Rata-rata persentase bahan organik sampah mencapai ±80%, sehingga pengomposan
merupakan alternatif penanganan yang sesuai. Kompos sangat berpotensi untuk
dikembangkan mengingat semakin tingginya jumlah sampah organik yang dibuang ke
tempat pembuangan akhir dan menyebabkan terjadinya polusi bau dan lepasnya gas
metana ke udara. DKI Jakarta menghasilkan 6000 ton sampah setiap harinya, di mana
sekitar 65%-nya adalah sampah organik. Dan dari jumlah tersebut, 1400 ton dihasilkan
oleh seluruh pasar yang ada di Jakarta, di mana 95%-nya adalah sampah organik. Melihat
besarnya sampah organik yang dihasilkan oleh masyarakat, terlihat potensi untuk
mengolah sampah organik menjadi pupuk organik demi kelestarian lingkungan dan
kesejahteraan masyarakat (Rohendi, 2005).
Teknologi pengomposan sampah sangat beragam, baik secara aerobik maupun
anaerobik, dengan atau tanpa aktivator pengomposan. Aktivator pengomposan yang
sudah banyak beredar antara lain: PROMI (Promoting Microbes), OrgaDec, SuperDec,
ActiComp, BioPos, EM4, Green Phoskko Organic Decomposer dan SUPERFARM
(Effective Microorganism) atau menggunakan cacing guna mendapatkan kompos
(vermicompost). Setiap aktivator memiliki keunggulan sendiri- sendiri. Pengomposan
secara aerobik paling banyak digunakan, karena mudah dan murah untuk dilakukan, serta
tidak membutuhkan kontrol proses yang terlalu sulit.
Dekomposisi bahan dilakukan oleh mikroorganisme di dalam bahan itu sendiri
dengan bantuan udara. Sedangkan pengomposan secara anaerobik memanfaatkan

3
mikroorganisme yang tidak membutuhkan udara dalam mendegradasi bahan organik.
Hasil akhir dari pengomposan ini merupakan bahan yang sangat dibutuhkan untuk
kepentingan tanah-tanah pertanian di Indonesia, sebagai upaya untuk memperbaiki sifat
kimia, fisika dan biologi tanah, sehingga produksi tanaman menjadi lebih tinggi. Kompos
yang dihasilkan dari pengomposan sampah dapat digunakan untuk menguatkan struktur
lahan kritis, menggemburkan kembali tanah pertanian, menggemburkan kembali tanah
petamanan, sebagai bahan penutup sampah di TPA, eklamasi pantai pasca penambangan,
dan sebagai media tanaman, serta mengurangi penggunaan pupuk kimia.

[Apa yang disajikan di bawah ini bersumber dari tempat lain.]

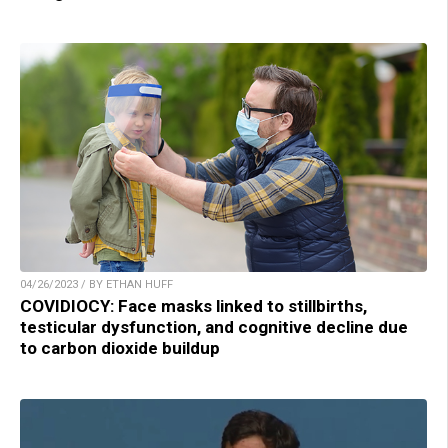
04/26/2023 / BY ETHAN HUFF
COVIDIOCY: Face masks linked to stillbirths,
testicular dysfunction, and cognitive decline due
to carbon dioxide buildup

Bahan baku
pengomposan adalah semua material yang mengandung karbon dan nitrogen, seperti
kotoran hewan, sampah hijauan, sampah kota, lumpur cair dan limbah industri pertanian.

2.2 Manfaat Kompos

Kompos memiliki banyak manfaat yang ditinjau dari beberapa aspek:

a. Aspek Ekonomi :

1. Menghemat biaya untuk transportasi dan penimbunan limbah

2. Mengurangi volume/ukuran limbah

3. Memiliki nilai jual yang lebih tinggi daripada bahan asalnya

b. Aspek Lingkungan :

1. Mengurangi polusi udara karena pembakaran limbah dan pelepasan gas metana dari
sampah organik yang membusuk akibat bakteri metanogen di tempat pembuangan
sampah

2. Mengurangi kebutuhan lahan untuk penimbunan

c. Aspek bagi tanah/tanaman:

1. Meningkatkan kesuburan tanah

2. Memperbaiki struktur dan karakteristik tanah

3. Meningkatkan kapasitas penyerapan air oleh tanah

4. Meningkatkan aktivitas mikroba tanah

4
5. Meningkatkan kualitas hasil panen (rasa, nilai gizi, dan jumlah panen)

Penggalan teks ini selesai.